"""

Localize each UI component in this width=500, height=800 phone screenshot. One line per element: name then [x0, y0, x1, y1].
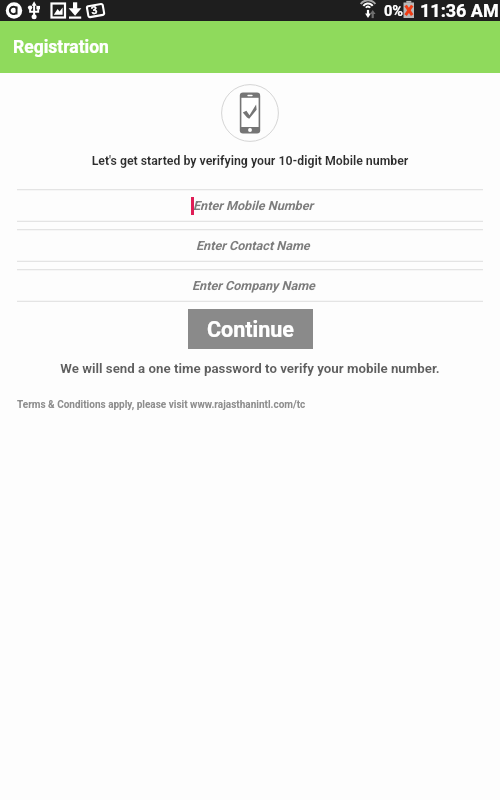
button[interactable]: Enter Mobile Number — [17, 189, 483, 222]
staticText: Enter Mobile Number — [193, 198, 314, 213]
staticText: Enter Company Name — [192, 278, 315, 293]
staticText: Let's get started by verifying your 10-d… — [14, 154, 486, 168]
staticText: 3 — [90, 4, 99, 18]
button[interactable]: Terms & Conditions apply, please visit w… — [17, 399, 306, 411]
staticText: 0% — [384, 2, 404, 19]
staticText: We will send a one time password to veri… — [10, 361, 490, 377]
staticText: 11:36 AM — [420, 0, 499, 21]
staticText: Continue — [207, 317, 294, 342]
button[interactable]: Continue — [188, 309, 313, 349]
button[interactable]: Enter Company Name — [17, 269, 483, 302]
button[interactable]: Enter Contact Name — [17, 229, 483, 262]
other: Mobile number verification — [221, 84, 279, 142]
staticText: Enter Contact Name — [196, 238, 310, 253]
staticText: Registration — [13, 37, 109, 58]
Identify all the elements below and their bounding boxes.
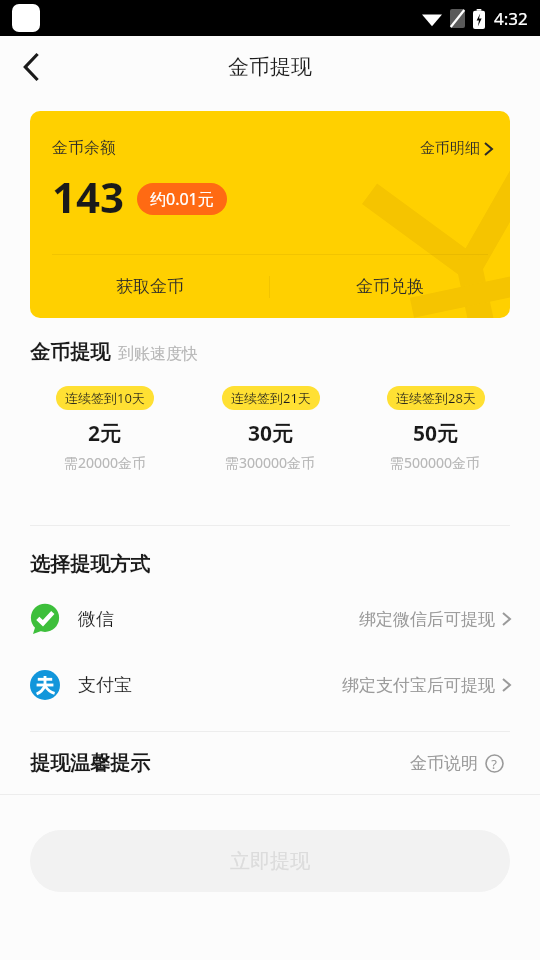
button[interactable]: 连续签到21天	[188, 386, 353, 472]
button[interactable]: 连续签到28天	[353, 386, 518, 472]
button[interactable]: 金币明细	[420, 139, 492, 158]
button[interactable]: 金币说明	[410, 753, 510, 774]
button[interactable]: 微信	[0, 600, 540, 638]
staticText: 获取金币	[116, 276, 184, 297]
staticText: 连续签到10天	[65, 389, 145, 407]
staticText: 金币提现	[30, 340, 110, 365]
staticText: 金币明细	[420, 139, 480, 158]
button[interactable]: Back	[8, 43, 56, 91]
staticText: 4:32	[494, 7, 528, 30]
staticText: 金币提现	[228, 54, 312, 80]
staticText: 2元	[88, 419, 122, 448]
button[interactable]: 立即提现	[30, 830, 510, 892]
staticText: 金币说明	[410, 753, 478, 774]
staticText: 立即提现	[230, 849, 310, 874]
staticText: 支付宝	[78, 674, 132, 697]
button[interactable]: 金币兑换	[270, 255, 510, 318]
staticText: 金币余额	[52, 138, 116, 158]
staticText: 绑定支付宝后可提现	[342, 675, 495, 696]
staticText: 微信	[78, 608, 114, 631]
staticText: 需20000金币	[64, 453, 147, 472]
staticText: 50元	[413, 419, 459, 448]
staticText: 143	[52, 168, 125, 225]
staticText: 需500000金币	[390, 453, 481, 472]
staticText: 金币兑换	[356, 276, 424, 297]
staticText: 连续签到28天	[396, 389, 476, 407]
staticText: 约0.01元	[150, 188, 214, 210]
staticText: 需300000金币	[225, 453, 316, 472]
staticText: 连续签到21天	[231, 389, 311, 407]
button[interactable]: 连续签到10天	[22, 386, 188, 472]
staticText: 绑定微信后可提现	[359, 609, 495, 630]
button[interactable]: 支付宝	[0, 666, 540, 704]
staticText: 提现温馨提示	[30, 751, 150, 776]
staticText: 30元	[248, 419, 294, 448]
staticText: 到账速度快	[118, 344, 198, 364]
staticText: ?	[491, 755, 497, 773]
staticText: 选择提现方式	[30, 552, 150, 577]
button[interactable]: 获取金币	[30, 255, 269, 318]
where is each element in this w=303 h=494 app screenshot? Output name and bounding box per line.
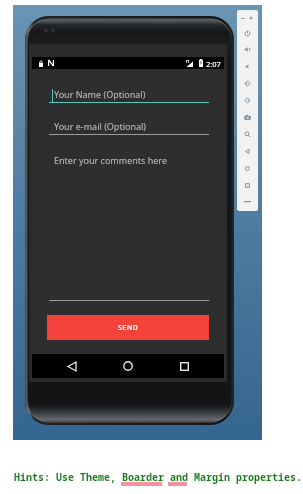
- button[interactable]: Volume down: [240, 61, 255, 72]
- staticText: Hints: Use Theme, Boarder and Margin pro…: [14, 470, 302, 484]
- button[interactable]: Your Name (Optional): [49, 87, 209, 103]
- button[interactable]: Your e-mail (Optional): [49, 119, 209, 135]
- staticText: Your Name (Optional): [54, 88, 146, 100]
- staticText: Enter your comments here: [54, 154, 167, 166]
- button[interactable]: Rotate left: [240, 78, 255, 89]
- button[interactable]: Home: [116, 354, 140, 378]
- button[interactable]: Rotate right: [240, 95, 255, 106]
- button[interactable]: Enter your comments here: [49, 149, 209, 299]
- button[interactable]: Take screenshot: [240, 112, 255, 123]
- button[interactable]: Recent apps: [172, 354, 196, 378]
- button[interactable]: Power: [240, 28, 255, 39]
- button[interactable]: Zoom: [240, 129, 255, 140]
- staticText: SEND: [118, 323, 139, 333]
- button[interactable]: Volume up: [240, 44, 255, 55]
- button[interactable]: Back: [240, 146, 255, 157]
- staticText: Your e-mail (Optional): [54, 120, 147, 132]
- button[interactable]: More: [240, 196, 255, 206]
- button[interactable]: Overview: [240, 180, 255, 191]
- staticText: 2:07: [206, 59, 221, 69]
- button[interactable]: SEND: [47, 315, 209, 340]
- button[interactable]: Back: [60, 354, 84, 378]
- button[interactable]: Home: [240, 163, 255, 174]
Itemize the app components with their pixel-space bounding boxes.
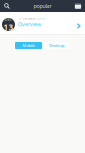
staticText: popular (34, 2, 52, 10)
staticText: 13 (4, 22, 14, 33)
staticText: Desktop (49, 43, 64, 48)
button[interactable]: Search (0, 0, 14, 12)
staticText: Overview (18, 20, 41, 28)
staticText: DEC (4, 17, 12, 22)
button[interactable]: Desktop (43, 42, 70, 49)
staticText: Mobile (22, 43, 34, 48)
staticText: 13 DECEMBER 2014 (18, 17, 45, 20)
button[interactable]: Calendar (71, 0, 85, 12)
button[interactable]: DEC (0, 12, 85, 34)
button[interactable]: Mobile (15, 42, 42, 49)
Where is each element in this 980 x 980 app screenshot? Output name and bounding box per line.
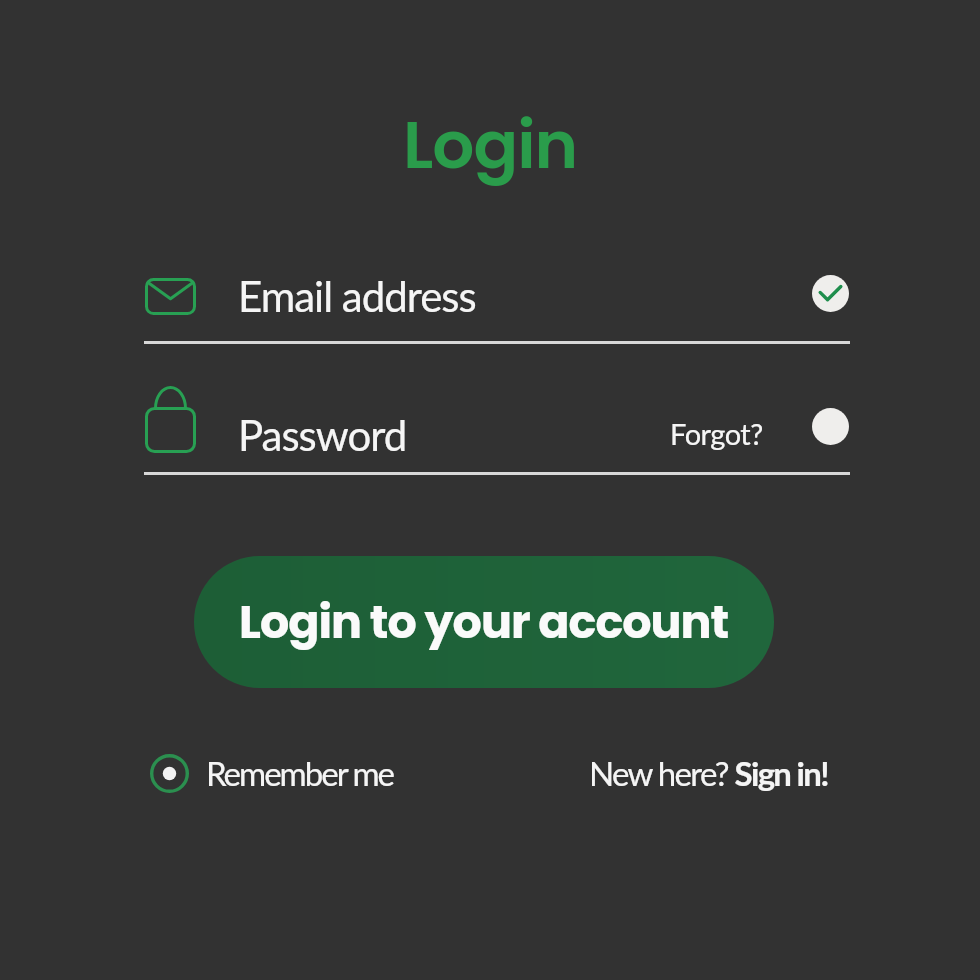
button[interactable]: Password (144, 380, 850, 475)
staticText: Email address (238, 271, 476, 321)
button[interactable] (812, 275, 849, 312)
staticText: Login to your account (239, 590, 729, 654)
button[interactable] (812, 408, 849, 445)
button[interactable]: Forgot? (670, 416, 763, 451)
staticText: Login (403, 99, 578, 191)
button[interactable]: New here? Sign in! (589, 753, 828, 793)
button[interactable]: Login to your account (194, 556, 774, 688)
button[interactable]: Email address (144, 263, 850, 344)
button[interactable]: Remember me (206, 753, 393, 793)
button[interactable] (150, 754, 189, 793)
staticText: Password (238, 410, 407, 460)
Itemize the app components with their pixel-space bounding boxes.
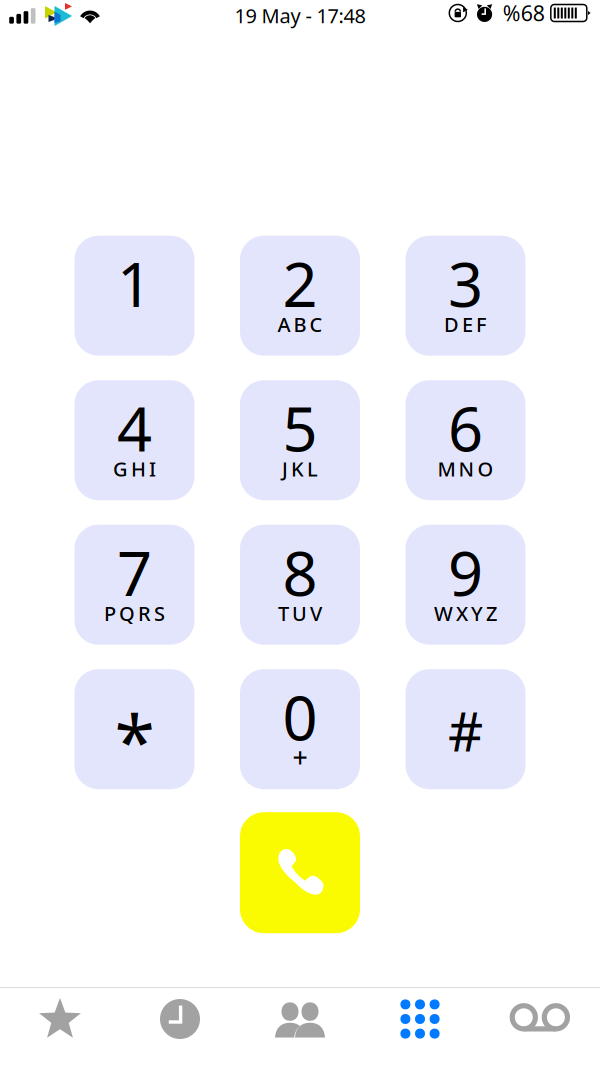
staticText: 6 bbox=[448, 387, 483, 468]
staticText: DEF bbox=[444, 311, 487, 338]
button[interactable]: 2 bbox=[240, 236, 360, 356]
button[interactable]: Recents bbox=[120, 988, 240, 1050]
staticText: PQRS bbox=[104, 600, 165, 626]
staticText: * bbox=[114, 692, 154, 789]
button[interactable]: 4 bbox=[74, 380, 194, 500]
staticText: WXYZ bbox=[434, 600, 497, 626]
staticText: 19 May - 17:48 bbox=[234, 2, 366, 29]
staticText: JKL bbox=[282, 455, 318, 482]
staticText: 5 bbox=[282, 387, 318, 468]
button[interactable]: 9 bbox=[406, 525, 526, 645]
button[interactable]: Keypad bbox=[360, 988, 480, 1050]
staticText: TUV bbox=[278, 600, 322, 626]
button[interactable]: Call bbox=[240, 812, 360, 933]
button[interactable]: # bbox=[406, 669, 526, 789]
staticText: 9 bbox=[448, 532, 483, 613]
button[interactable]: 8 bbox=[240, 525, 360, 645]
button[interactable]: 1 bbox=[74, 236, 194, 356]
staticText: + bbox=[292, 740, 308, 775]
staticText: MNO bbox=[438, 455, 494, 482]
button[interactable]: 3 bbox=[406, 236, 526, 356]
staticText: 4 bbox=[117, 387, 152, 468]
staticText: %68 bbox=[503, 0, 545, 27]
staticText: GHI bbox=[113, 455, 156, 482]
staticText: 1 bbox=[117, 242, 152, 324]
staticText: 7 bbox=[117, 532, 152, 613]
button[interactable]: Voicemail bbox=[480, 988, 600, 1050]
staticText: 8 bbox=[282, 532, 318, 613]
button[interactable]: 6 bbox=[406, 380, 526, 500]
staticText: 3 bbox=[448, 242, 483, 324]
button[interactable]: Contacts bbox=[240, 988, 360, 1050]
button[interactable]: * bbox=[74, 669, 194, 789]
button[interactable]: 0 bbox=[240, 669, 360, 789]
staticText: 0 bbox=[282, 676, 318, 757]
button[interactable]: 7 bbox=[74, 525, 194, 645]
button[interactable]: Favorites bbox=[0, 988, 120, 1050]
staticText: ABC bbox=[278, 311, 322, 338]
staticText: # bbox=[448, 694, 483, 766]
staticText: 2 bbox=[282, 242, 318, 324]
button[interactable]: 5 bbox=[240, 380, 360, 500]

"""

Problem description: Using the word "Enter" as the filter, copy each matching line from the material.

Exercise response:
button[interactable]: Enter Mobile Number — [17, 189, 483, 222]
staticText: Enter Mobile Number — [193, 198, 314, 213]
staticText: Enter Company Name — [192, 278, 315, 293]
button[interactable]: Enter Company Name — [17, 269, 483, 302]
button[interactable]: Enter Contact Name — [17, 229, 483, 262]
staticText: Enter Contact Name — [196, 238, 310, 253]
- staticText: Enter your comments here: [54, 154, 167, 166]
- button[interactable]: Enter your comments here: [49, 149, 209, 299]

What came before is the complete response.